Benton Bentley, of Bessemer, for appellant.
It was error to admit evidence of defendant's general reputation for being turbulent and bloodthirsty. Powe v. State, 19 Ala. App. 215, 96 So. 370. Defendant's requested charges should have been given. Charge 13: Richardson v. State, 204 Ala. 124, 85 So. 789. Charge 48: Estes v. State, 18 Ala. App. 606, 93 So. 217; Mills v. State, 1 Ala. App. 76, 55 So. 331; Kilgore v. State, 19 Ala. App. 181, 95 So. 906. Charge 50: Peagler v. State, 207 Ala. 586, 93 So. 536.
Harwell G. Davis, Atty. Gen., and O.B. Cornelius, Asst. Atty. Gen., for the State.
When a defendant testifies on the trial in his own behalf, he subjects himself to impeachment, the same as any other witness. Buchanan v. State, 109 Ala. 7, 19 So. 410; Thompson v. State, 100 Ala. 70, 14 So. 878; Steele v. State, 83 Ala. 20, 3 So. 547; Stone v. State, 208 Ala. 50, 93 So. 706. The action of the court in subsequently excluding all evidence of defendant's bad character cured any error in its admission. Windham v. State, 18 Ala. App. 430, 93 So. 79.
Under the procedure in this state, a person accused of crime is required, upon trial, to answer only the specific charge contained in the accusation, whether by complaint or indictment, and none other.
Upon the trial of a defendant charged by indictment with murder, it is error of a highly prejudicial nature to permit the state to offer evidence of the general bad character of the defendant as being dangerous, violent, turbulent, and bloodthirsty, where no such issue has been injected into the trial by the defendant and no attempt made by the defendant to sustain her character in any manner.
In the absence of proof, there is no presumption as to character being good or bad, as the law raises no such presumption. Richard Steele v. State, 19 Ala. App. 598, 99 So. 745.
The presumption indulged in a criminal case is that the accused is innocent of the crime charged. This presumption is evidentiary in its nature and attends the accused throughout the trial or until the state, by legal evidence, has proven the guilt of the defendant to the satisfaction of the jury, beyond a reasonable doubt, and to a moral certainty. However bad the character of a person charged with crime may be, even though such bad character may relate to the particular trait involved in the nature of the charge, a defendant cannot be convicted because of such bad character only, and evidence thereof is inadmissible as independent evidence to be offered by the prosecution. Evidence of the character of defendant is admissible only when such issue has been made by the defendant; except, of course, where the accused testifies as a witness in his own behalf, in which event he is subject to impeachment as would be any other witness but this must be limited by the court to the purpose of impeaching the defendant's credibility as a witness. Smith v. State, 197 Ala. 199, 72 So. 316. These elementary rules of evidence have been stated many times, and the attention of the lower court and the solicitor is directed to a few of the decisions of the Supreme Court and of this court. Dolan v. State, 81 Ala. 11, 18, 1 So. 707; Sweatt v. State, 156 Ala. 85, 88, 47 So. 194; Cox v. State, 162 Ala. 66, 50 So. 398; Forman v. State, 190 Ala. 22, 26, 67 So. 583; Smith v. State, 197 Ala. 193, 199, 72 So. 316; Johnson v. State, 16 Ala. App. 72, 75 So. 278.

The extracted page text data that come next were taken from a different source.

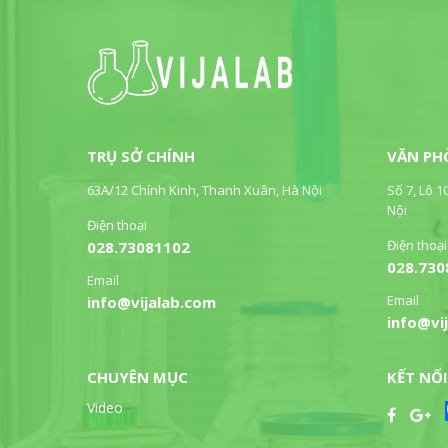
TRỤ SỞ CHÍNH
VĂN PH
63A/12 Chính Kinh, Thanh Xuân, Hà Nội
Số 7, Lô 1
Nội
Điện thoại
Điện thoại
028.73081102
028.730
Email
Email
info@vijalab.com
info@vi
CHUYÊN MỤC
KẾT NỐI
Video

In the instant case the court permitted the solicitor, over the objection of defendant, to prove by state witnesses Williams and Ross, police officers, that the defendant's character was that of a bloodthirsty, turbulent, dangerous woman. And the witness Ross was also allowed to state, "I have arrested her many times." In these rulings the court committed reversible error. The character of the accused for violence or turbulence sheds no light on her credibility as a witness, and such evidence was inadmissible, as the defendant did not put her character for peace in issue. Sweatt v. State, supra. In Forman v. State, supra, the court said:
"In this case the defendant testified in his own behalf as a witness, but he offered no evidence as to his general character or as to his general character for peace and quiet. This being the situation, the state had no right, against the seasonable objection of the defendant, to offer evidence tending to show that the defendant was a man whose general character for peace and quiet was bad; and in permitting the state, against the seasonable objection of the defendant, to offer this evidence to the jury, the trial court committed reversible error."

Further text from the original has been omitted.